Bir gün, ranzada uzanmış, yeni sakat halimde ahvalimin nice olacağını düşünüyordum, yanıma geldi, “gel Hasan Urumoğlu, yine bir muziplik yapacak galiba, gidip sessizce onları izleyelim bakalım” dedi; Cemal abi ile birlikte yemek haneye gittik.
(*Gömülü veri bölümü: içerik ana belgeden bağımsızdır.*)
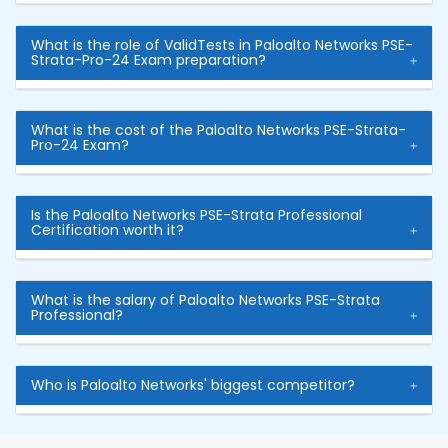
What is the role of ValidTests in Paloalto Networks PSE-
Strata-Pro-24 Exam preparation?
What is the cost of the Paloalto Networks PSE-Strata-
Pro-24 Exam?
Is the Paloalto Networks PSE-Strata Professional
Certification worth it?
What is the salary of Paloalto Networks PSE-Strata
Professional?
Who is Paloalto Networks' biggest competitor?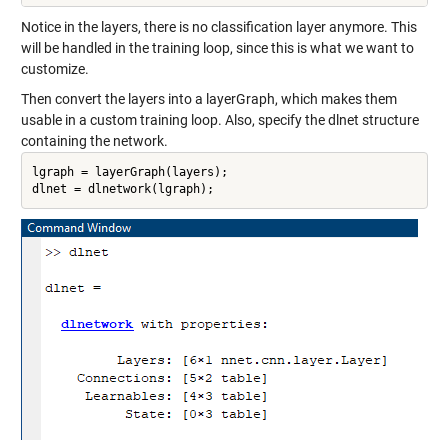
Notice in the layers, there is no classification layer anymore. This
will be handled in the training loop, since this is what we want to
customize.
Then convert the layers into a layerGraph, which makes them
usable in a custom training loop. Also, specify the dlnet structure
containing the network.
lgraph = layerGraph(layers);

dlnet = dlnetwork(lgraph);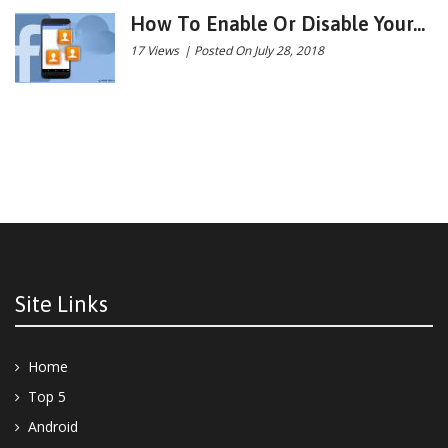
How To Enable Or Disable Your...
17 Views
|
Posted On July 28, 2018
Site Links
Home
Top 5
Android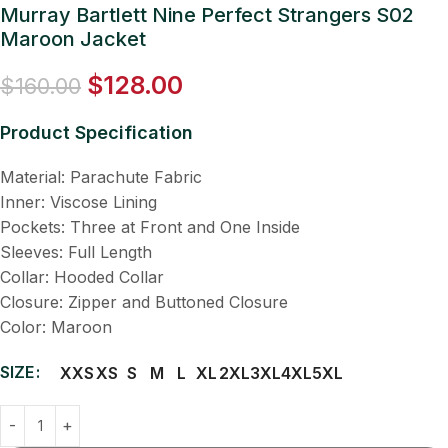
Murray Bartlett Nine Perfect Strangers S02
Maroon Jacket
$
128.00
$
160.00
Product Specification
Material: Parachute Fabric
Inner: Viscose Lining
Pockets: Three at Front and One Inside
Sleeves: Full Length
Collar: Hooded Collar
Closure: Zipper and Buttoned Closure
Color: Maroon
SIZE
XXS
XS
S
M
L
XL
2XL
3XL
4XL
5XL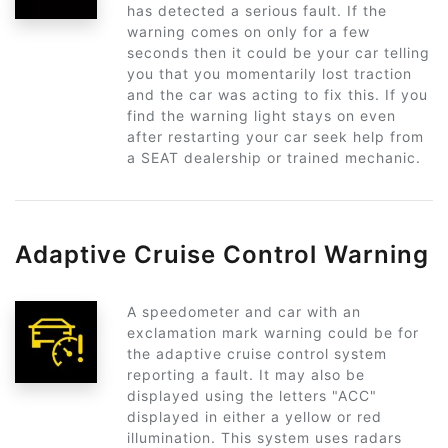
has detected a serious fault. If the
warning comes on only for a few
seconds then it could be your car telling
you that you momentarily lost traction
and the car was acting to fix this. If you
find the warning light stays on even
after restarting your car seek help from
a SEAT dealership or trained mechanic.
Adaptive Cruise Control Warning
A speedometer and car with an
exclamation mark warning could be for
the adaptive cruise control system
reporting a fault. It may also be
displayed using the letters "ACC"
displayed in either a yellow or red
illumination. This system uses radars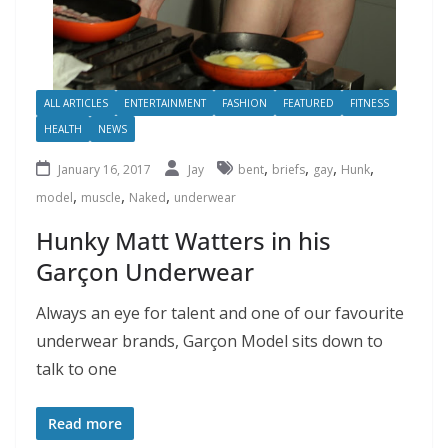
ALL ARTICLES
ENTERTAINMENT
FASHION
FEATURED
FITNESS
HEALTH
NEWS
,
,
,
,
January 16, 2017
Jay
bent
briefs
gay
Hunk
,
,
,
model
muscle
Naked
underwear
Hunky Matt Watters in his
Garçon Underwear
Always an eye for talent and one of our favourite
underwear brands, Garçon Model sits down to
talk to one
Read more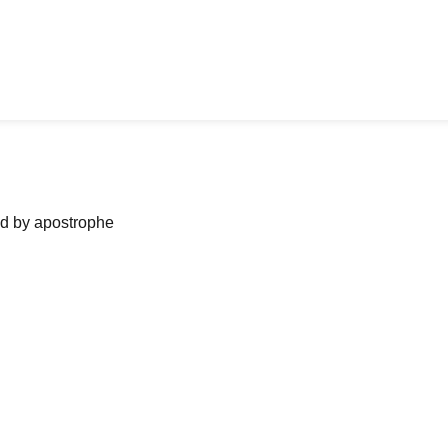
ned by apostrophe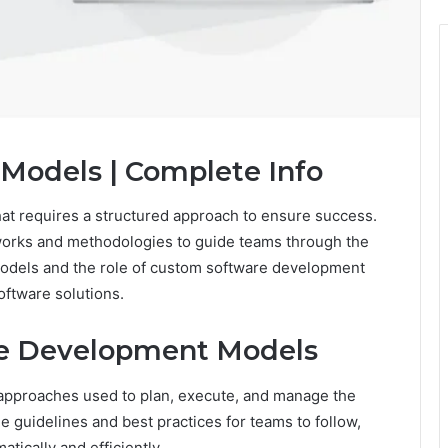
Models | Complete Info
at requires a structured approach to ensure success.
orks and methodologies to guide teams through the
odels and the role of custom software development
software solutions.
re Development Models
approaches used to plan, execute, and manage the
 guidelines and best practices for teams to follow,
tically and efficiently.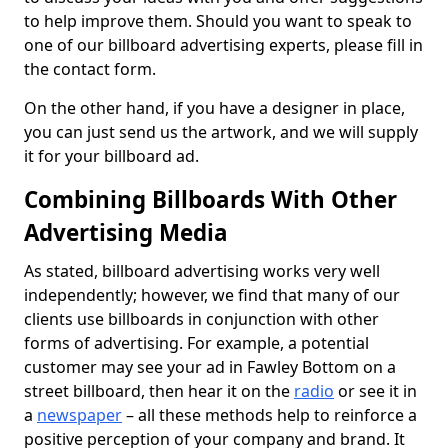
to help improve them. Should you want to speak to
one of our billboard advertising experts, please fill in
the contact form.
On the other hand, if you have a designer in place,
you can just send us the artwork, and we will supply
it for your billboard ad.
Combining Billboards With Other
Advertising Media
As stated, billboard advertising works very well
independently; however, we find that many of our
clients use billboards in conjunction with other
forms of advertising. For example, a potential
customer may see your ad in Fawley Bottom on a
street billboard, then hear it on the
radio
or see it in
a
newspaper
– all these methods help to reinforce a
positive perception of your company and brand. It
Biz yemek haneye varınca, Hasan Urumoğlu şöyle bir açıklama yaptı. Arkadaşlar memlekette bizim Hüseyin ağayı nişanlamışlar, bu hafta görüşe, Hüseyin arkadaşımızın, nişanlısı ile ailesi gelecekmiş. Ben de, Hüseyin’in tek taşak olduğunu duymuştum, kız tarafı bana sorarsa bu konuda ne deyim diye kendine sordum. O da bu yalan dedi. Hüseyin ağa ile iddiaya girdik, eğer tek taşak değilse, ben ona bir takım elbise alacağım, yok eğer tek taşaksa o bana bir ayakkabı alacak. Şimdi siz ehli hukuk olacaksınız, bakıp göreceğiz dedi.
Hasan Urumoğlu’nun Hüseyin aga dediği, Hüseyin otuzlu yaşlarda, çerçicilik yaparak geçimini sağlayan bir adammış, Maraş katliamı sırasında tutuklayıp hapse atmışlardı, çok saf bir damdı. Neyse. Hüseyin ağa kemeri çözdü, ehli hukuk olan kişiler gelip, tek tek bakıyorlar, her bakan “tek” diyor.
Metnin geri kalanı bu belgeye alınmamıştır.